A – Ronald Burns: And Jake, the other thing I would add is, Jay mentioned and Dan, both, we’re currently drilling with both of our rigs on two well pads. In addition to the temperature being a key, the multi-well drilling pads should end up providing efficiencies like they do in all the plays as well.

A – Jay Allison: Remember, we started out drilling Bossier. As we said during this call, the four wells that we just put on, they’re Haynesville wells. You’re a little bit of a difference in drilling as you derisk both the Bossier and Haynesville.

Jacob Roberts: Great. I appreciate the color. Maybe staying on the same topic. I was wondering if you could comment on any variation in completion design that you might have pursued of the dozen wells or so that are online, and if you could offer any insight into what you think a full field development design might look like?

A – Jay Allisson: That’s a really good question. I’ll kind of start with the last question. Full field development, that’s, I’d say, we haven’t got too deep into thinking about that because that is down the roadways with the plan for us to drill out, basically just to drill out the acreage and get it held. We still have a few singles to drill, but we’re drilling as many two-well pads as possible. On the completion design, we have pumped a larger frac design on this last well that we turned to sales, the Ingram Martin, just a larger job. The perforation the cluster spacing number of personnel that was the same, but just a bigger loading, more water, more sand. We just wanted to get the clock started and see how that well is going to perform versus the first 11 that we turned to sales.

Nothing really too different that we’re doing on the completion design down here versus in the core. We’ll just kind of continue to get our production data and we’ll depend on what it tells us. We’ll see if we need to make any changes but right now, I think what we have works pretty well. We’re just not looking to do anything drastic right now.

Operator: Thank you. One moment for our next question. Our next comes from Atidrip Modak from Goldman Sachs. Please go ahead.

Atidrip Modak: Good morning team. Thanks for taking my questions. It seems like you moved to more spot frac fleets for the rest of the year. Can you provide any color on the cost savings flexibility that brings to your operations? Maybe touch on if there are any efficiency-related concerns or not associated with that?

A – Jay Allisson: We’ve dropped to the two rigs. We didn’t have a need for as many frac crews, one. But we did — it’s obviously a squeeze on the frac crews with the number of rigs dropping dramatically and we have obviously gotten some concessions on pricing just due to the frac activity and we’ve got a really good relationship with the frac provider that we got now. So that’s probably, I think, helped us a little bit with the pricing that we’ve been able to put into place for the rest of the year.

Atidrip Modak: Got it.
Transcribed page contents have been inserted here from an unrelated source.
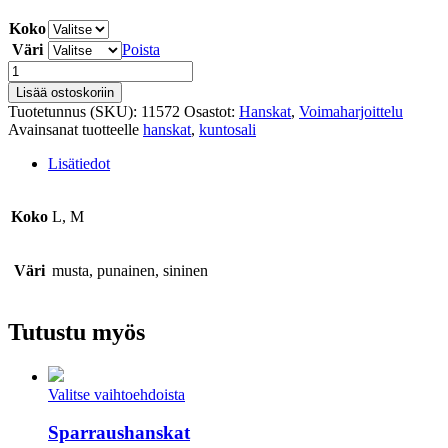
Koko
Väri
Poista
Kuntosalihanskat
määrä
Lisää ostoskoriin
Tuotetunnus (SKU):
11572
Osastot:
Hanskat
,
Voimaharjoittelu
Avainsanat tuotteelle
hanskat
,
kuntosali
Lisätiedot
Koko
L, M
Väri
musta, punainen, sininen
Tutustu myös
Valitse vaihtoehdoista
Sparraushanskat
Understood. And then as you think about the macro here for gas prices, any updated thoughts you can provide around capital allocation strategy and balance sheet management with the sensitivity to gas prices as you are seeing?
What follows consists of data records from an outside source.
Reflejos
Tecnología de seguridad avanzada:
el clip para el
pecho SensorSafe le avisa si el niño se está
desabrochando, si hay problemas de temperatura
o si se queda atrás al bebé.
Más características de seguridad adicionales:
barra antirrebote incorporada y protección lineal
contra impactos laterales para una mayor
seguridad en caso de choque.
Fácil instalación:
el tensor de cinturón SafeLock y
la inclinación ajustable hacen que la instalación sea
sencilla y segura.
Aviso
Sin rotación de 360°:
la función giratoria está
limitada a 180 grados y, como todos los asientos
A – Jay Allison: Yes. We continue, of course, to monitor that and we’ve had we have not only fairly volatile NYMEX prices, but also spot prices that can be very volatile during the months, based on how much gas is needed and where. There’s definitely, we strategically do some shut-ins every now and then. It’s usually for a day or two if we don’t like spot prices. We’ll continue to be able to monitor that and react to that. We’ve delayed turn to sales, sometimes not to open them up in a spot market type scenario and wait for a first of the month type. We’ve tried to manage within the then to maximize the realizations in this really weak environment and continue to have the ability to change the amount of rigs we’re running.